Each line below that includes the word "چالوس" is to be reported.

● ● ●

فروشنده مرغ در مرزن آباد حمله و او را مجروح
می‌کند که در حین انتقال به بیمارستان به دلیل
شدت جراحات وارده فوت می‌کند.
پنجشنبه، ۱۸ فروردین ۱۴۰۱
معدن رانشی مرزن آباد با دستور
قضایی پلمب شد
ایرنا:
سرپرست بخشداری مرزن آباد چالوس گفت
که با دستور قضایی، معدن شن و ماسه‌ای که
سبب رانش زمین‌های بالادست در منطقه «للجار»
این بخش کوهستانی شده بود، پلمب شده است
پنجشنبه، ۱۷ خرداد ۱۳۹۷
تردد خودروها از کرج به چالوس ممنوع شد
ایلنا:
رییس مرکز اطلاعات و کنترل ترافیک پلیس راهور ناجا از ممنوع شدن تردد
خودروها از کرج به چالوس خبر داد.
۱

● ● ●

Exercise result —
سرپرست بخشداری مرزن آباد چالوس گفت
تردد خودروها از کرج به چالوس ممنوع شد
خودروها از کرج به چالوس خبر داد.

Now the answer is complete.